Treatment of a Delayed Hypersensitivity-like Reaction after Second-line Therapy with Dabrafenib-Trametinib: A Case Report

1RS McLaughlin Durham Regional Cancer Center, Lakeridge Health, Oshawa, Canada

2Jagiellonian University Medical College, Krakow, Poland

3Poznan University of Medical Sciences, Poznan, Poland


American Journal of Medical Case Reports. 2022, Vol. 10 No. 5, 140-145
DOI: 10.12691/ajmcr-10-5-6
Copyright © 2022 Science and Education Publishing

Cite this paper:
Rama Koneru, Jahnavi Mundluru, Abdul Subhan. Treatment of a Delayed Hypersensitivity-like Reaction after Second-line Therapy with Dabrafenib-Trametinib: A Case Report. American Journal of Medical Case Reports. 2022; 10(5):140-145. doi: 10.12691/ajmcr-10-5-6.

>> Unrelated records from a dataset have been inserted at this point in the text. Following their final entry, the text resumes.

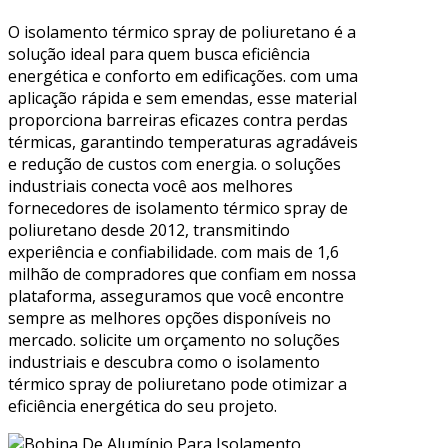
O isolamento térmico spray de poliuretano é a
solução ideal para quem busca eficiência
energética e conforto em edificações. com uma
aplicação rápida e sem emendas, esse material
proporciona barreiras eficazes contra perdas
térmicas, garantindo temperaturas agradáveis
e redução de custos com energia. o soluções
industriais conecta você aos melhores
fornecedores de isolamento térmico spray de
poliuretano desde 2012, transmitindo
experiência e confiabilidade. com mais de 1,6
milhão de compradores que confiam em nossa
plataforma, asseguramos que você encontre
sempre as melhores opções disponíveis no
mercado. solicite um orçamento no soluções
industriais e descubra como o isolamento
térmico spray de poliuretano pode otimizar a
eficiência energética do seu projeto.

Correspondence to: Rama  Koneru, RS McLaughlin Durham Regional Cancer Center, Lakeridge Health, Oshawa, Canada. Email: rkoneru@lh.ca

Abstract

Melanoma is the third most prevalent skin cancer with the highest mortality rate amongst skin cancers. Recent therapeutic developments have improved its treatment options, however significant toxicity can be a limiting factor. In this report, we describe a case of a rare, delayed hypersensitivity-like reaction after treatment with dabrafenib-trametinib as a second line therapy in a metastatic melanoma patient treated with pembrolizumab initially. A 62-year-old Caucasian male presented with a left axillary mass, which was found to be BRAF V600E positive malignant melanoma upon biopsy. He proceeded to have full axillary node dissection and was scheduled to receive adjuvant immunotherapy with pembrolizumab. However, the treatment was delayed by 3 weeks due to COVID-19. The patient developed subcutaneous metastases within that time. Although he was started on pembrolizumab, the metastases continued to progress. The patient then opted to begin dabrafenib-trametinib and was started on full dose therapy. After two weeks, there was significant reduction of metastases clinically. Two days after the follow-up, he presented to the emergency room with diffuse non-pruritic hives all over the body without any symptoms of angioedema. In addition, there was a sudden increase in size of the subcutaneous metastases. He was treated with 50 mg Benadryl and 50 mg prednisone with almost immediate resolution and discharged on prednisone. Dabrafenib-trametinib was temporarily discontinued. Due to the limited treatment options, the patient was carefully restarted on his dabrafenib-trametinib regimen with slow prednisone tapering. Patient has had an excellent response with complete resolution of his disease with no measurable lesions found on the latest CT scan. After a thorough literature search of OVID Medline + EMBASE, it was concluded that this is a rare presentation and only a few similar cases have been reported. Therefore, health care provider education and strategies for reintroduction of immunotherapy, as presented through a prednisone regimen in this case, is imperative for proper management of adverse events.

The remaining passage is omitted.